Tuesday, September 25, 2012

Recursive zfs send and receive

I normally keep my ZFS filesystem hierarchy simple, so that the filesystem boundary is the boundary of administrative activity. So migrating a filesystem from one place to another is usually as simple as:

zfs snapshot tank/a@copy
zfs send tank/a@copy | zfs recv cistern/a

However, if you have child filesystems, and clones in particular, that you want to move, then it's slightly more involved. Suppose you have the following

tank/a/myfiles
tank/a/myfiles@clone
tank/a/myfiles-clone

where myfiles-clone is a clone of the @clone snapshot. I often create these temporarily if someone wants a copy of some data in a slightly different layout. In today's case, it had taken some time to shuffle the files around in the clone and I didn't want to have to do that all over again.

So, ZFS has recursive send and receive.

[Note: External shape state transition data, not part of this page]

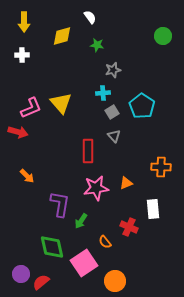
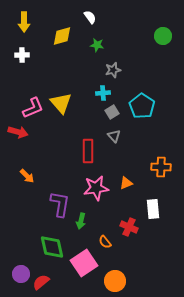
pink L-shape: moved 2 px right
green arrow: rotated 21 degrees counterclockwise
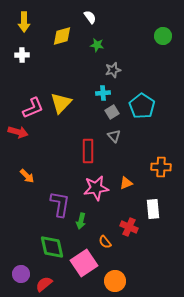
yellow triangle: rotated 25 degrees clockwise
red semicircle: moved 3 px right, 2 px down
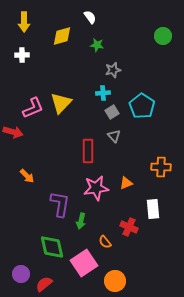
red arrow: moved 5 px left
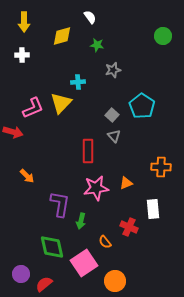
cyan cross: moved 25 px left, 11 px up
gray square: moved 3 px down; rotated 16 degrees counterclockwise
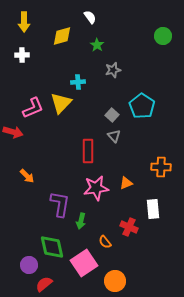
green star: rotated 24 degrees clockwise
purple circle: moved 8 px right, 9 px up
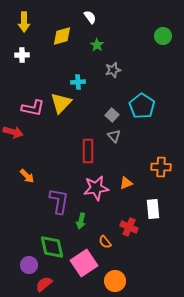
pink L-shape: rotated 35 degrees clockwise
purple L-shape: moved 1 px left, 3 px up
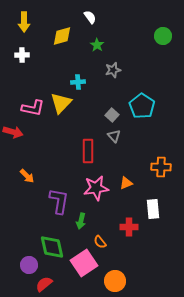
red cross: rotated 24 degrees counterclockwise
orange semicircle: moved 5 px left
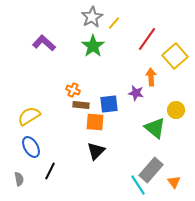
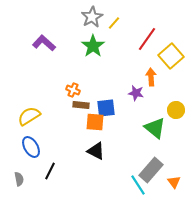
yellow square: moved 4 px left
blue square: moved 3 px left, 4 px down
black triangle: rotated 48 degrees counterclockwise
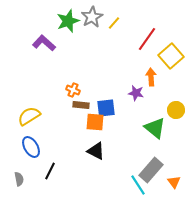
green star: moved 25 px left, 25 px up; rotated 15 degrees clockwise
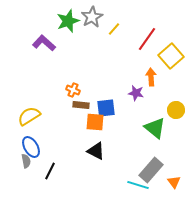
yellow line: moved 6 px down
gray semicircle: moved 7 px right, 18 px up
cyan line: rotated 40 degrees counterclockwise
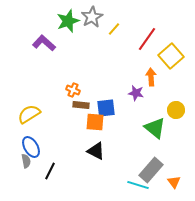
yellow semicircle: moved 2 px up
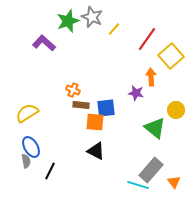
gray star: rotated 20 degrees counterclockwise
yellow semicircle: moved 2 px left, 1 px up
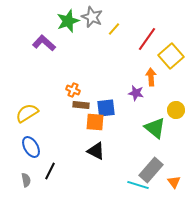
gray semicircle: moved 19 px down
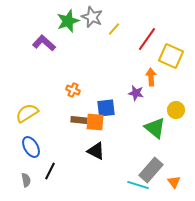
yellow square: rotated 25 degrees counterclockwise
brown rectangle: moved 2 px left, 15 px down
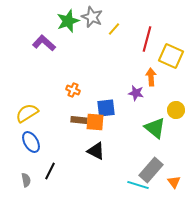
red line: rotated 20 degrees counterclockwise
blue ellipse: moved 5 px up
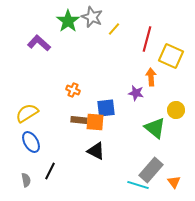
green star: rotated 15 degrees counterclockwise
purple L-shape: moved 5 px left
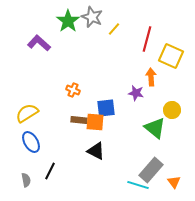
yellow circle: moved 4 px left
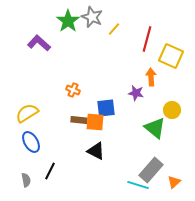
orange triangle: rotated 24 degrees clockwise
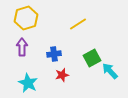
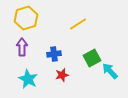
cyan star: moved 4 px up
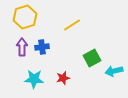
yellow hexagon: moved 1 px left, 1 px up
yellow line: moved 6 px left, 1 px down
blue cross: moved 12 px left, 7 px up
cyan arrow: moved 4 px right; rotated 60 degrees counterclockwise
red star: moved 1 px right, 3 px down
cyan star: moved 6 px right; rotated 24 degrees counterclockwise
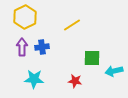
yellow hexagon: rotated 10 degrees counterclockwise
green square: rotated 30 degrees clockwise
red star: moved 12 px right, 3 px down; rotated 24 degrees clockwise
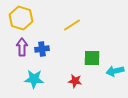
yellow hexagon: moved 4 px left, 1 px down; rotated 15 degrees counterclockwise
blue cross: moved 2 px down
cyan arrow: moved 1 px right
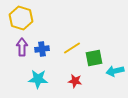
yellow line: moved 23 px down
green square: moved 2 px right; rotated 12 degrees counterclockwise
cyan star: moved 4 px right
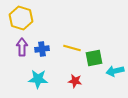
yellow line: rotated 48 degrees clockwise
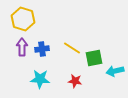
yellow hexagon: moved 2 px right, 1 px down
yellow line: rotated 18 degrees clockwise
cyan star: moved 2 px right
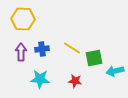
yellow hexagon: rotated 15 degrees counterclockwise
purple arrow: moved 1 px left, 5 px down
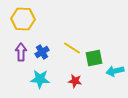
blue cross: moved 3 px down; rotated 24 degrees counterclockwise
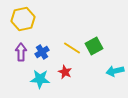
yellow hexagon: rotated 15 degrees counterclockwise
green square: moved 12 px up; rotated 18 degrees counterclockwise
red star: moved 10 px left, 9 px up; rotated 16 degrees clockwise
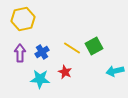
purple arrow: moved 1 px left, 1 px down
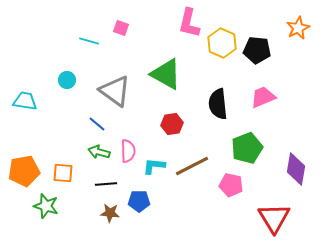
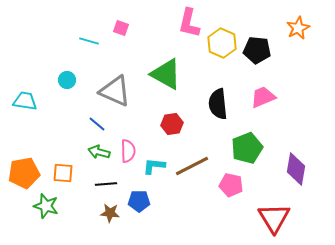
gray triangle: rotated 12 degrees counterclockwise
orange pentagon: moved 2 px down
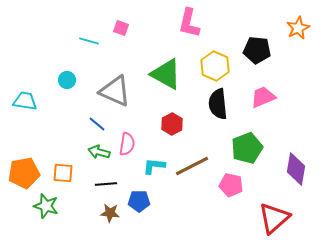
yellow hexagon: moved 7 px left, 23 px down
red hexagon: rotated 20 degrees counterclockwise
pink semicircle: moved 1 px left, 7 px up; rotated 10 degrees clockwise
red triangle: rotated 20 degrees clockwise
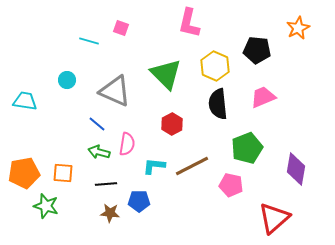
green triangle: rotated 16 degrees clockwise
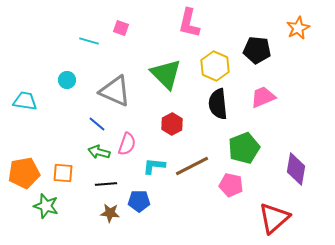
pink semicircle: rotated 10 degrees clockwise
green pentagon: moved 3 px left
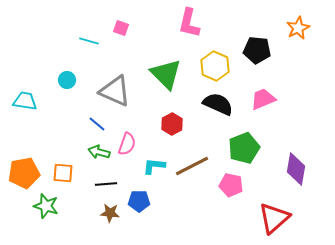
pink trapezoid: moved 2 px down
black semicircle: rotated 120 degrees clockwise
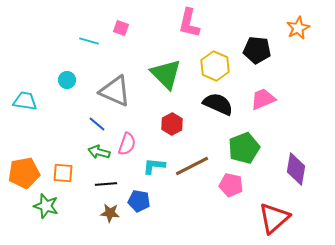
blue pentagon: rotated 10 degrees clockwise
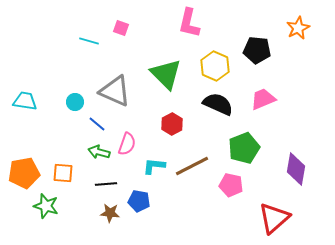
cyan circle: moved 8 px right, 22 px down
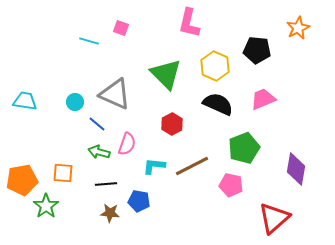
gray triangle: moved 3 px down
orange pentagon: moved 2 px left, 7 px down
green star: rotated 20 degrees clockwise
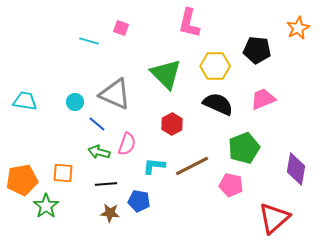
yellow hexagon: rotated 24 degrees counterclockwise
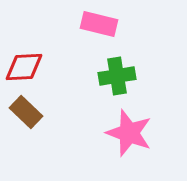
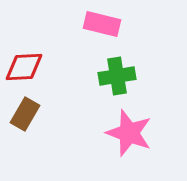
pink rectangle: moved 3 px right
brown rectangle: moved 1 px left, 2 px down; rotated 76 degrees clockwise
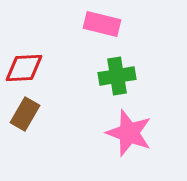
red diamond: moved 1 px down
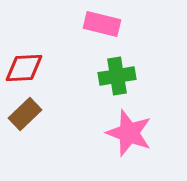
brown rectangle: rotated 16 degrees clockwise
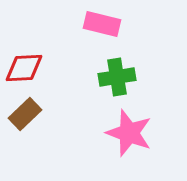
green cross: moved 1 px down
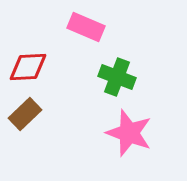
pink rectangle: moved 16 px left, 3 px down; rotated 9 degrees clockwise
red diamond: moved 4 px right, 1 px up
green cross: rotated 30 degrees clockwise
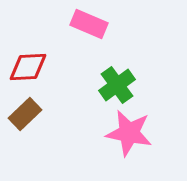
pink rectangle: moved 3 px right, 3 px up
green cross: moved 8 px down; rotated 33 degrees clockwise
pink star: rotated 9 degrees counterclockwise
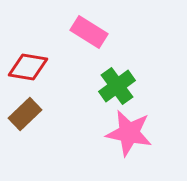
pink rectangle: moved 8 px down; rotated 9 degrees clockwise
red diamond: rotated 12 degrees clockwise
green cross: moved 1 px down
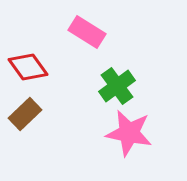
pink rectangle: moved 2 px left
red diamond: rotated 45 degrees clockwise
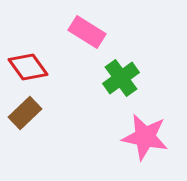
green cross: moved 4 px right, 8 px up
brown rectangle: moved 1 px up
pink star: moved 16 px right, 4 px down
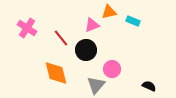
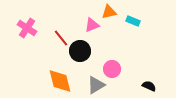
black circle: moved 6 px left, 1 px down
orange diamond: moved 4 px right, 8 px down
gray triangle: rotated 18 degrees clockwise
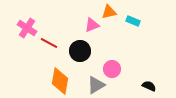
red line: moved 12 px left, 5 px down; rotated 24 degrees counterclockwise
orange diamond: rotated 24 degrees clockwise
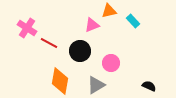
orange triangle: moved 1 px up
cyan rectangle: rotated 24 degrees clockwise
pink circle: moved 1 px left, 6 px up
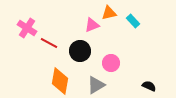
orange triangle: moved 2 px down
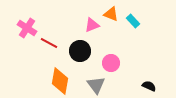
orange triangle: moved 2 px right, 1 px down; rotated 35 degrees clockwise
gray triangle: rotated 36 degrees counterclockwise
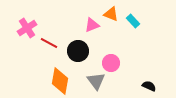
pink cross: rotated 24 degrees clockwise
black circle: moved 2 px left
gray triangle: moved 4 px up
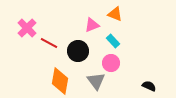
orange triangle: moved 4 px right
cyan rectangle: moved 20 px left, 20 px down
pink cross: rotated 12 degrees counterclockwise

The first thing I learnt is that myfiles-clone isn't really a descendant of myfiles - think of it as more of a sibling. So in this case you start from tank/a and send everything under that. First create a recursive snapshot:

zfs snapshot -r tank/a@copy

Then to send the whole lot

zfs send -R tank/a@copy

I was rather naive and thought that

zfs send -R tank/a@copy | zfs recv cistern/a

would do what I wanted - simply drop everything into cistern/a, and was somewhat surprised that this doesn't work. Particularly as ZFS almost always just works and does what you expect.

What went wrong? What I think happens here is that the recursive copy effectively does:

zfs send tank/a@copy | zfs recv cistern/a
zfs send tank/a/myfiles@copy | zfs recv cistern/a
zfs send tank/a/myfiles-clone@copy | zfs recv cistern/a

and attempts to put all the child filesystems in the same place, which fails rather badly. (You can see the hierarchy that would be created on the receiving side by using 'zfs recv -vn'.)

The way to solve this is to use the -e or -d options of zfs recv, like so:

zfs send -R tank/a@copy | zfs recv -d cistern/a

or

zfs send -R tank/a@copy | zfs recv -e cistern/a

In both cases it uses the name of the source dataset to construct the name at the destination, so it will lay it out properly.

The difference (read the man page) is that -e simply uses the last part of the source name at the destination. In this example, this was fine, but if you start off with a hierarchy it will get flattened (and you could potentially have naming collisions). With -d, it will just strip off the beginning (in this case, tank), so that the structure of the hierarchy is preserved, although you may end up with extra levels at the destination. If it's not quite right, though, zfs rename can sort it all out.

1 comment:

Mike Gerdts said...

If use use the -v option to zfs send, you will see that when you send a clone, it sends an incremental stream from the clone's origin (zfs list -o name,origin) to the requested snapshot. The data that predates your @clone snapshot is not included in the send stream unless you are also sending an @copy of that snapshotted file system. The @copy must be newer than the @clone. You can also use zstreamdump to understand the content of a zfs stream. Note that the first section of output dumps an nvlist of intent. Some of the snapshots listed in the initial section may not be present in the stream.

FWIW, I recognized a variant of this problem when doing some work on support for using zfs archives with zoneadm -a . To simplify my scenario, I made some changes to zfs send such that it now has the -r (recursive compared to -R (replication)) and -c (self-contained). Thus:

zfs snapshot -r zones/z1@snap
zfs send -rc zones/z1@snap

will now create recursive, self-contained archive even if z1 is a clone of z0. If z1 has multiple boot environments (which are implemented as clones), the snapshot:clone relationship is preserved.

My change first appears in Solaris 11 and is not present in illumos.